Belki çözüm sürecinde HÜDA PAR’ın taleplerine kulak verilseydi süreç bu şekilde işlemeyecek, kazılan çukur siyasetine düşmeyecektiler. Çünkü siyaseti diğer İslami Partiler gibi kendileri için değil ümmetin menfaati için yapmaklarını gördük.

Referandum sonuçları Ak Parti’nin kendisine çekidüzen vermesi hususunda ikazını yaptı. Ben oy kaybı yaşadığını sanmıyorum. Ama özeleştiri yanlış zamanda değil sürekli yapılması gereken bir olgun davranıştır.
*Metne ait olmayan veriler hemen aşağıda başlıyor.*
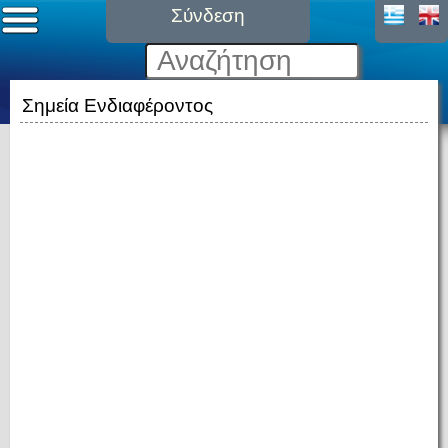
Σύνδεση
Σημεία Ενδιαφέροντος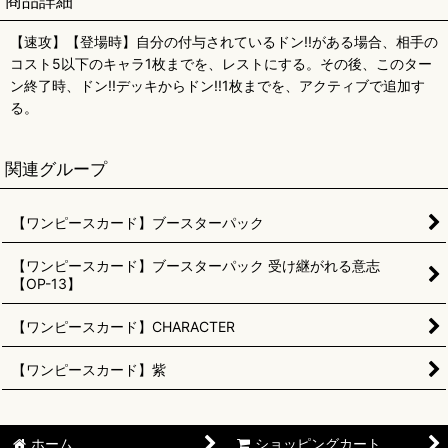
商品詳細
【速攻】【登場時】自分の付与されているドン!!がある場合、相手の
コスト5以下のキャラ1枚までを、レストにする。その後、このター
ン終了時、ドン!!デッキからドン!!1枚までを、アクティブで追加す
る。
関連グループ
【ワンピースカード】ブースターパック
【ワンピースカード】ブースターパック 受け継がれる意志
【OP-13】
【ワンピースカード】CHARACTER
【ワンピースカード】紫
ホーム
ショッピングカート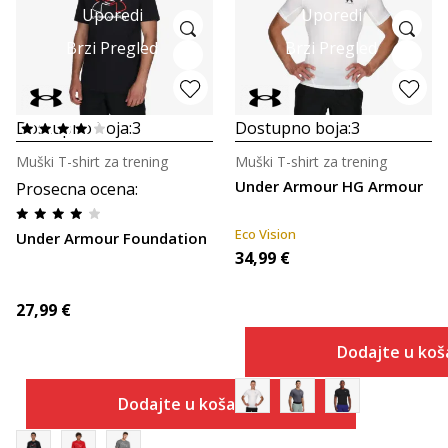
Uporedi
Uporedi
Brzi Pregled
Brzi Pregled
Dostupno boja:
3
Dostupno boja:
3
Muški T-shirt za trening
Muški T-shirt za trening
Under Armour HG Armour
Prosecna ocena
:
Eco Vision
Under Armour Foundation
34,99
€
27,99
€
Dodajte u koš
Dodajte u košaricu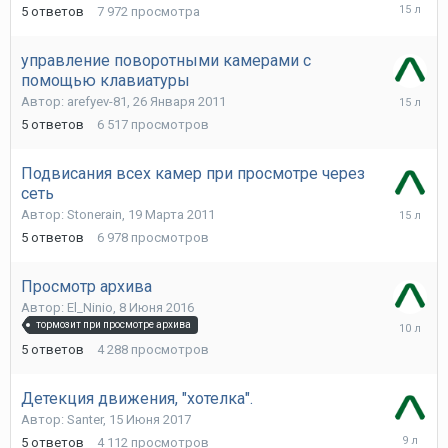
5
5
ответов
7 972
просмотра
Октября
2010
управление поворотными камерами с
помощью клавиатуры
26
Автор:
arefyev-81
,
26 Января 2011
Января
5
ответов
6 517
просмотров
2011
Подвисания всех камер при просмотре через
сеть
24
Автор:
Stonerain
,
19 Марта 2011
Марта
5
ответов
6 978
просмотров
2011
Просмотр архива
Автор:
El_Ninio
,
8 Июня 2016
10
тормозит при просмотре архива
Июня
5
ответов
4 288
просмотров
2016
Детекция движения, "хотелка".
Автор:
Santer
,
15 Июня 2017
15
5
ответов
4 112
просмотров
Yine de doğru ve yanlışlarını tekrar gözden geçirmelidir. Parti dışında hakkaniyetli röportörlere nedensellik araştırılması yaptırması daha uygun düşeceği kanaatindeyim. Tez ve antitez ile birlikte yeni bir yol haritası verebilir, oluşan tabloyu iyi resmedebilir.

Büyük şehirlerde olumsuz sonucun alınmış olması kendini iyi ifade edemediğini gösteriyor. FETÖ dosyalarındaki mağduriyetlerin giderilmemesi veya ağır davranılması sonucu bir nebze etkiledi. Kanun hükmündeki kararnamelere çekidüzen vermesi gerekir. FETÖ ile alakası olmayan birçok kişi mağdur olmakta. Bu mağduriyet genellikle ikili çekememezlik durumuna dayanıyor.

Ak Partili belediyelerin yüksek oyla aldığı bölgelerde halkçı olmayan yönetimleri gözden geçirilmelidir. Halkı ikrah etmeye başladılar. Nefret oklarını üzerine çekiyorlar. Dimyat’a pirince giderken evdeki bulgurdan olabilirler. Hem üyelerini memnun etmeli hem de kendileri dışındakilere ulaşabilecek kanallar oluşturmalıdır.

Kürt sorununa yeni bir açılım yapılması gerektiğini bu seçimle bir kez daha anladık. Ümmetçi bir çizgi yeni bir yol haritası oluşturulmalı, devlet merkezci, milliyetçi söylem terk edilmeli, İslami dernek ve kuruluşlarda yeni yol haritasına dâhil edilmelidir.

Yeni oluşacak yönetim sistemi için yeni bir dil geliştirilmelidir. Parlamenter sistemdeki siyaset referandumla çökmüştür. Halka tv, radyo ve gazeteler yoluyla kazanımları anlatılmalı, şu 60 günün olumsuzlukları zihinlerde silinmelidir.

Yazılacak birçok konu daha var ama biz bunlarla iktifa edelim. Zira Referandumun kazananı halk oldu.